*WHAT YOU NEED TO DO:*
Set down the data below word for word, and leave the images aside.

Page images and extracted text

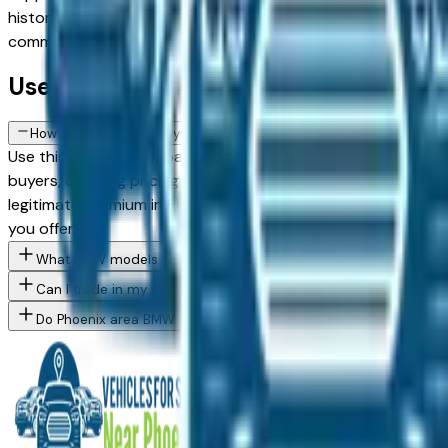
history a particularly sound purchase in this market. Use the
committing.
Used BMW FAQs — Phoenix
How do I avoid overpaying for a used BMW in the Phoenix area?
Use this page to compare asking prices across multiple Phoe
buyers, creating pricing competition on popular models. Vehi
legitimate premium in Phoenix's market due to reduced UV a
you offer.
What BMW models are currently for sale at Phoenix area dealer
Can I trade in my current vehicle toward a BMW purchase in Pho
Do Phoenix area BMW dealers offer financing for buyers with cha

*SOLUTION TO THIS EXERCISE:*
history a particularly sound purchase in this market. Use the
committing.
Used BMW FAQs — Phoenix
How do I avoid overpaying for a used BMW in the Phoenix area?
Use this page to compare asking prices across multiple Phoe
buyers, creating pricing competition on popular models. Vehi
legitimate premium in Phoenix's market due to reduced UV a
you offer.
What BMW models are currently for sale at Phoenix area dealer
Can I trade in my current vehicle toward a BMW purchase in Pho
Do Phoenix area BMW dealers offer financing for buyers with cha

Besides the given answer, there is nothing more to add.